> _YOUR INSTRUCTIONS_
Word for word, copy the line containing "compte-t-il tant ?" and every line after it in the records below, leaving pictures out.

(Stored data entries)

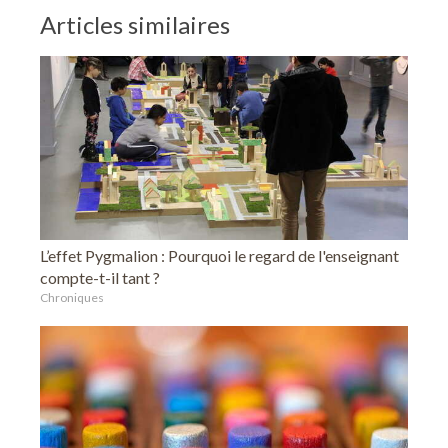
Articles similaires
L’effet Pygmalion : Pourquoi le regard de l'enseignant
compte-t-il tant ?
Chroniques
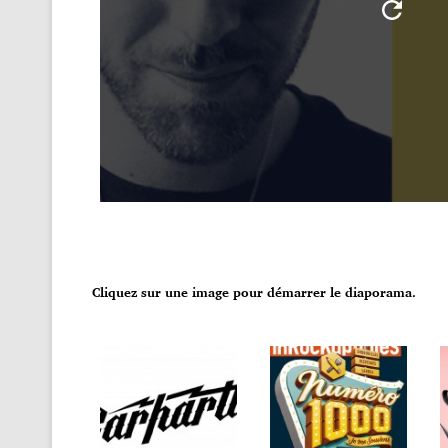
Cliquez sur une image pour démarrer le diaporama.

> _ANSWER TO THE PROBLEM_
compte-t-il tant ?
Chroniques
Cliquez sur une image pour démarrer le diaporama.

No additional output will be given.